▸ Exercise objective:
Reproduce the data exactly; no word may be added or dropped.
--- Provided material ---
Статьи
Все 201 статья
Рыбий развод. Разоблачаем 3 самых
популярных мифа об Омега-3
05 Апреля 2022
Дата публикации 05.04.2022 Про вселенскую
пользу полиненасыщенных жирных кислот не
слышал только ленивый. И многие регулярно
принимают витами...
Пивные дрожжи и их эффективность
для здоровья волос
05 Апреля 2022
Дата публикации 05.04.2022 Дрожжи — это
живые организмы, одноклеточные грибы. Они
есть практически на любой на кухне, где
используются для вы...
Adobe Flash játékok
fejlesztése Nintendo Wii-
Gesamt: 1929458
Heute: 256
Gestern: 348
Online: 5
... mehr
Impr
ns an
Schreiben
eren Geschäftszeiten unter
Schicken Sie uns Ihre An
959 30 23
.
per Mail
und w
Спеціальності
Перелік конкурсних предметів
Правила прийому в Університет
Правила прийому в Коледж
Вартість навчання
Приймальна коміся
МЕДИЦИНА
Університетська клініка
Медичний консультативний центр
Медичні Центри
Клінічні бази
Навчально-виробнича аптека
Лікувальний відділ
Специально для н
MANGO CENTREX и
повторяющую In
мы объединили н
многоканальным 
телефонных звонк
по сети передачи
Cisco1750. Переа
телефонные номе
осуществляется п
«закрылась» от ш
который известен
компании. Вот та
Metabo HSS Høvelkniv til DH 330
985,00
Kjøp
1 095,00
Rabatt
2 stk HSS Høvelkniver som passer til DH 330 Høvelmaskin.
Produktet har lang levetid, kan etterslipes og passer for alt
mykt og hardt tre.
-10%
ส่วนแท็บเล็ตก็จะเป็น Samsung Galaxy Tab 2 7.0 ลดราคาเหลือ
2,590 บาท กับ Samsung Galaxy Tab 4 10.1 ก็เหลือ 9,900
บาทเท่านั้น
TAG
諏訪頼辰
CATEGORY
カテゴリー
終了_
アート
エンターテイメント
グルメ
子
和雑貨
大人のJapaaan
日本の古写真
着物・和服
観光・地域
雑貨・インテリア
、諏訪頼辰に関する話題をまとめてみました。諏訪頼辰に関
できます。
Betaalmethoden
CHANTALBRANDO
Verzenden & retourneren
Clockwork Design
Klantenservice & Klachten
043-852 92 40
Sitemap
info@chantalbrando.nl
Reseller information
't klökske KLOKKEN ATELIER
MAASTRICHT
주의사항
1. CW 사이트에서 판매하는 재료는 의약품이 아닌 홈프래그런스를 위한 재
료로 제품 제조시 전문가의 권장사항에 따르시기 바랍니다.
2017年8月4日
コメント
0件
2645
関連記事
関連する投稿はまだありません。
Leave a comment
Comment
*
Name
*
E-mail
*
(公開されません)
---
▸ Output:
Статьи
Все 201 статья
Рыбий развод. Разоблачаем 3 самых
популярных мифа об Омега-3
05 Апреля 2022
Дата публикации 05.04.2022 Про вселенскую
пользу полиненасыщенных жирных кислот не
слышал только ленивый. И многие регулярно
принимают витами...
Пивные дрожжи и их эффективность
для здоровья волос
05 Апреля 2022
Дата публикации 05.04.2022 Дрожжи — это
живые организмы, одноклеточные грибы. Они
есть практически на любой на кухне, где
используются для вы...
Adobe Flash játékok
fejlesztése Nintendo Wii-
Gesamt: 1929458
Heute: 256
Gestern: 348
Online: 5
... mehr
Impr
ns an
Schreiben
eren Geschäftszeiten unter
Schicken Sie uns Ihre An
959 30 23
.
per Mail
und w
Спеціальності
Перелік конкурсних предметів
Правила прийому в Університет
Правила прийому в Коледж
Вартість навчання
Приймальна коміся
МЕДИЦИНА
Університетська клініка
Медичний консультативний центр
Медичні Центри
Клінічні бази
Навчально-виробнича аптека
Лікувальний відділ
Специально для н
MANGO CENTREX и
повторяющую In
мы объединили н
многоканальным 
телефонных звонк
по сети передачи
Cisco1750. Переа
телефонные номе
осуществляется п
«закрылась» от ш
который известен
компании. Вот та
Metabo HSS Høvelkniv til DH 330
985,00
Kjøp
1 095,00
Rabatt
2 stk HSS Høvelkniver som passer til DH 330 Høvelmaskin.
Produktet har lang levetid, kan etterslipes og passer for alt
mykt og hardt tre.
-10%
ส่วนแท็บเล็ตก็จะเป็น Samsung Galaxy Tab 2 7.0 ลดราคาเหลือ
2,590 บาท กับ Samsung Galaxy Tab 4 10.1 ก็เหลือ 9,900
บาทเท่านั้น
TAG
諏訪頼辰
CATEGORY
カテゴリー
終了_
アート
エンターテイメント
グルメ
子
和雑貨
大人のJapaaan
日本の古写真
着物・和服
観光・地域
雑貨・インテリア
、諏訪頼辰に関する話題をまとめてみました。諏訪頼辰に関
できます。
Betaalmethoden
CHANTALBRANDO
Verzenden & retourneren
Clockwork Design
Klantenservice & Klachten
043-852 92 40
Sitemap
info@chantalbrando.nl
Reseller information
't klökske KLOKKEN ATELIER
MAASTRICHT
주의사항
1. CW 사이트에서 판매하는 재료는 의약품이 아닌 홈프래그런스를 위한 재
료로 제품 제조시 전문가의 권장사항에 따르시기 바랍니다.
2017年8月4日
コメント
0件
2645
関連記事
関連する投稿はまだありません。
Leave a comment
Comment
*
Name
*
E-mail
*
(公開されません)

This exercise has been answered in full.